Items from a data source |
━━━━━━━━━━━━━━━━

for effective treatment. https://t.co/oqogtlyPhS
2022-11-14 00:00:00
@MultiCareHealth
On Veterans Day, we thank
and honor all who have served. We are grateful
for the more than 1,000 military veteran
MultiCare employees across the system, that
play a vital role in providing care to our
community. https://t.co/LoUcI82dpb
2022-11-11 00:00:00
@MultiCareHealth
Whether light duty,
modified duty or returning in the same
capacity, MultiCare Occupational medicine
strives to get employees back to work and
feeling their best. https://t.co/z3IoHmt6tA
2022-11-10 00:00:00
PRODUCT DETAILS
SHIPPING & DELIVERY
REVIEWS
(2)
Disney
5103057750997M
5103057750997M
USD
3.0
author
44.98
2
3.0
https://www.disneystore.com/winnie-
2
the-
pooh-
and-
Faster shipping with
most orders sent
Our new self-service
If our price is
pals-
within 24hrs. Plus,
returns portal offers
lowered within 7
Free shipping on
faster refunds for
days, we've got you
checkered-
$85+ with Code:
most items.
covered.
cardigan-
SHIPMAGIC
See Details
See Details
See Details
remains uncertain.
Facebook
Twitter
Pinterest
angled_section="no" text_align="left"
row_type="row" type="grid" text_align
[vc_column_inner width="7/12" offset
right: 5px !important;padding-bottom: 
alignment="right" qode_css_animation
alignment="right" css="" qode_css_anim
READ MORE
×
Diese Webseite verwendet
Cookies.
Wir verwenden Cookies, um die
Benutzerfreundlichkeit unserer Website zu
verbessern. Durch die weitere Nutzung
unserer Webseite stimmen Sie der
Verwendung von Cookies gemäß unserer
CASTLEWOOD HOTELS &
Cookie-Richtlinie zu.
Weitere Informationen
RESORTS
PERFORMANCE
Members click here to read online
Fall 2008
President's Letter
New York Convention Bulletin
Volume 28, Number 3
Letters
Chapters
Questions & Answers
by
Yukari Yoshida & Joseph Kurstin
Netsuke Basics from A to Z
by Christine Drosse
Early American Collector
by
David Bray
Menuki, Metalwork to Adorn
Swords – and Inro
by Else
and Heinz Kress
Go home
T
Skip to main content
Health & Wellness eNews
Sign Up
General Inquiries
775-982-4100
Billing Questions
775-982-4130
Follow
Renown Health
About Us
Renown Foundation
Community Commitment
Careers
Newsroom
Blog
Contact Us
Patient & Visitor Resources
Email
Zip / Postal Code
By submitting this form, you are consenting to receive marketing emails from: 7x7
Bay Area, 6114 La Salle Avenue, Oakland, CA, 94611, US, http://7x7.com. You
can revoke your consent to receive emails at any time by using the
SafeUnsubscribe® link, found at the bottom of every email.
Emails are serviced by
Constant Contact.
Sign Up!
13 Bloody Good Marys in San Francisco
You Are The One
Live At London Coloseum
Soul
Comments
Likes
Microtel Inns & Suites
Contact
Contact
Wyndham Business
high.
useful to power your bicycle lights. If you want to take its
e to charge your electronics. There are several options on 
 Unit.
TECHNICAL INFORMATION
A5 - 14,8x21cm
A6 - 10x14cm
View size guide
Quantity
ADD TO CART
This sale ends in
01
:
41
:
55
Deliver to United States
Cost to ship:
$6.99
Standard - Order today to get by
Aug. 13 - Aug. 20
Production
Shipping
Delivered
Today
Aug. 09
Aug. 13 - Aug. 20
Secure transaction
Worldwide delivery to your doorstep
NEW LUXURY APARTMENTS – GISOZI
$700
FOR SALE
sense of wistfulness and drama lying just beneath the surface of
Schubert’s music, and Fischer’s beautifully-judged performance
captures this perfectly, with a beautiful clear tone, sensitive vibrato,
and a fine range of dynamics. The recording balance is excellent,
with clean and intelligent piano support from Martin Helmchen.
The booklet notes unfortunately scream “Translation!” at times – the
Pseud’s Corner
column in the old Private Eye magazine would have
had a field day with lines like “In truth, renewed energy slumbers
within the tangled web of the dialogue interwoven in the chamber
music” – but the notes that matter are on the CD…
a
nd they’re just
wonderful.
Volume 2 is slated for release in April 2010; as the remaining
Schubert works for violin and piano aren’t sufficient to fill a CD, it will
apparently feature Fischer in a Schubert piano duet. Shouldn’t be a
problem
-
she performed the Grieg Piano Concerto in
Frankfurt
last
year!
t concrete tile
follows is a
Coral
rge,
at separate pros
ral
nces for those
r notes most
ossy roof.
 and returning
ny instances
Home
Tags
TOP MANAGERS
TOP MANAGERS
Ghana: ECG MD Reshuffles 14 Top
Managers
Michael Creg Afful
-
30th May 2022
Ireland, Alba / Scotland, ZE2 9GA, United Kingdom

━━━━━━━━━━━━━━━━

Work instructions | Return the entries exactly through the "Benutzerfreundlichkeit unserer Website zu" line.

Task result |
for effective treatment. https://t.co/oqogtlyPhS
2022-11-14 00:00:00
@MultiCareHealth
On Veterans Day, we thank
and honor all who have served. We are grateful
for the more than 1,000 military veteran
MultiCare employees across the system, that
play a vital role in providing care to our
community. https://t.co/LoUcI82dpb
2022-11-11 00:00:00
@MultiCareHealth
Whether light duty,
modified duty or returning in the same
capacity, MultiCare Occupational medicine
strives to get employees back to work and
feeling their best. https://t.co/z3IoHmt6tA
2022-11-10 00:00:00
PRODUCT DETAILS
SHIPPING & DELIVERY
REVIEWS
(2)
Disney
5103057750997M
5103057750997M
USD
3.0
author
44.98
2
3.0
https://www.disneystore.com/winnie-
2
the-
pooh-
and-
Faster shipping with
most orders sent
Our new self-service
If our price is
pals-
within 24hrs. Plus,
returns portal offers
lowered within 7
Free shipping on
faster refunds for
days, we've got you
checkered-
$85+ with Code:
most items.
covered.
cardigan-
SHIPMAGIC
See Details
See Details
See Details
remains uncertain.
Facebook
Twitter
Pinterest
angled_section="no" text_align="left"
row_type="row" type="grid" text_align
[vc_column_inner width="7/12" offset
right: 5px !important;padding-bottom: 
alignment="right" qode_css_animation
alignment="right" css="" qode_css_anim
READ MORE
×
Diese Webseite verwendet
Cookies.
Wir verwenden Cookies, um die
Benutzerfreundlichkeit unserer Website zu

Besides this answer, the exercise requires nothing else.